Malgré le peu de lumière, j'arrivai à voir son visage prendre une étrange teinte de vert quand il eut remarqué que les trois premières lignes de la foule étaient composées de clones, ayant tous le même exact visage. Les seules différences entre nous étant nos vêtements, notre taille et la longueur de nos cheveux.

- Laisse-nous entrer, dis-je.

- J'ai pas le droit, dit-il dans un couinement.

- Bah tu vois, faut user de la force, dit Télio en faisant craquer ses jointures dans son poing et s'avançant vers le garde.

- Non, dis-je en lui lançant un regard noir. Le garde a peur et, tu vas voir, dans dix secondes, il se sera déjà enfui en courant, et...

- C'est bon, il est parti.

Je me retournai pour voir le garde qui, en effet, s'était enfui en courant dans la direction opposée, les bras en l'air et hurlant : « J'en ai rien à foutre, je hais ce job ! » j'échangeai un regard avec Télio, avant de m'avancer vers la clôture et de l'ouvrir en poussant dedans. Un soupir de soulagement passa chez les adultes derrière nous, l'air de croire que c'était déjà fini. Je secouai la tête, préférant ne pas prendre le rôle du casseur d'ambiance. Ils allaient se rendre compte assez tôt que c'était loin d'être fini. Genre, dans trois secondes.

Un, deux, trois...

Le type devant la clôture n'était pas le seul garde dans les environs. Étant donné les circonstances – Télio ayant foutu la merde partout, entre autres – la sécurité avait dû être renforcée. Nous avions à peine traversé le jardin que cinq gardes rappliquaient déjà, pistolet en main et cocker enragé à leurs côtés.

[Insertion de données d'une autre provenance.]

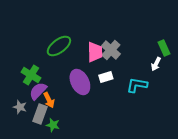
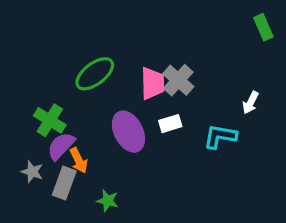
green rectangle: (164, 48) -> (263, 27), moved
green star: (53, 125) -> (108, 201), moved

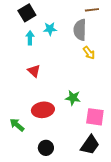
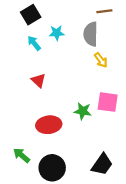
cyan arrow: (30, 38) -> (34, 43), turned -40
pink square: (95, 117) -> (108, 102), moved
green arrow: (17, 125) -> (22, 155), moved
black circle: (46, 148) -> (52, 168), size x1.5

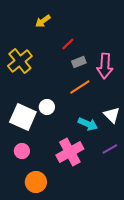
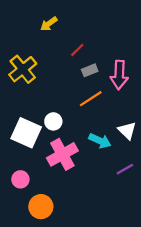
pink circle: (22, 151) -> (20, 179), moved
pink cross: (70, 152) -> (62, 154), moved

- Hé ! s'écria l'un d'eux. Sortez tout de suite de la propriété, où nous ouvrons le feu !

- Hé ! répliquai-je sur le même ton. Laissez-nous passer, ou on va se venger !

- Ça, c'est mon petit frère, dit Télio, plein de fierté.

- La ferme, soufflai-je.

- On vous laisse cinq secondes, dit à nouveau le garde. Si vous êtes encore là, j'aurais pas le choix de vous tuer.

- Ulysse, murmura je ne sais quel clone derrière moi. C'est ton heure de gloire.

- Il faut seulement qu'on parle au roi, insistai-je en faisant un pas de plus, les mains en l'air.

- Prends rendez-vous pendant le jour, et évite d'emmener tes guerriers avec toi, la prochaine fois.

- Vous m'auriez tué si j'avais essayé, dis-je dans un rire sans joie.

- Bien vue.

Le garde appuya sur la gâchette. Un cri s'échappa malgré moi de ma bouche sous la panique et ma lampe torche me glissa des doigts, mais avant même que la balle ne me frappe, un énorme mur d'obscurité intercepta la balle. Je tombai par en arrière dans le bras de Télio, qui m'aida à me remettre sur pied. Je ne voyais toujours rien devant moi, mais j'entendais parfaitement les gardes hurler de panique, tirant un peu partout, et un bruit qui s'apparentait au cri d'un animal inconnu.

J'attrapai ma lampe torche que j'avais laissé tomber et la braquai sur ce qui semblait être une énorme masse mouvante. Avec un peu de lumière, je me rendis compte que c'était... un éléphant.

- Oh, mon Dieu ! s'écria Télio derrière moi. C'est... c'est plus petit que ce à quoi je m'étais imaginé.

- Viens, Miö ! s'écria Simmer en m'agrippant le bras.

Je rendis ma lampe torche à Télio avant de me laisser entrainer dans la maison. Avant d'y entrer, j'eus un aperçu de la bataille la plus bizarre qui m'était donné de voir. Une dizaine de gardes – d'autre avait rappliqué entre temps – étaient de prise contre un éléphant, un guépard et un cheval. Une bonne vingtaine d'adultes s'étaient mêlés à la fête en hurlant comme des sauvages.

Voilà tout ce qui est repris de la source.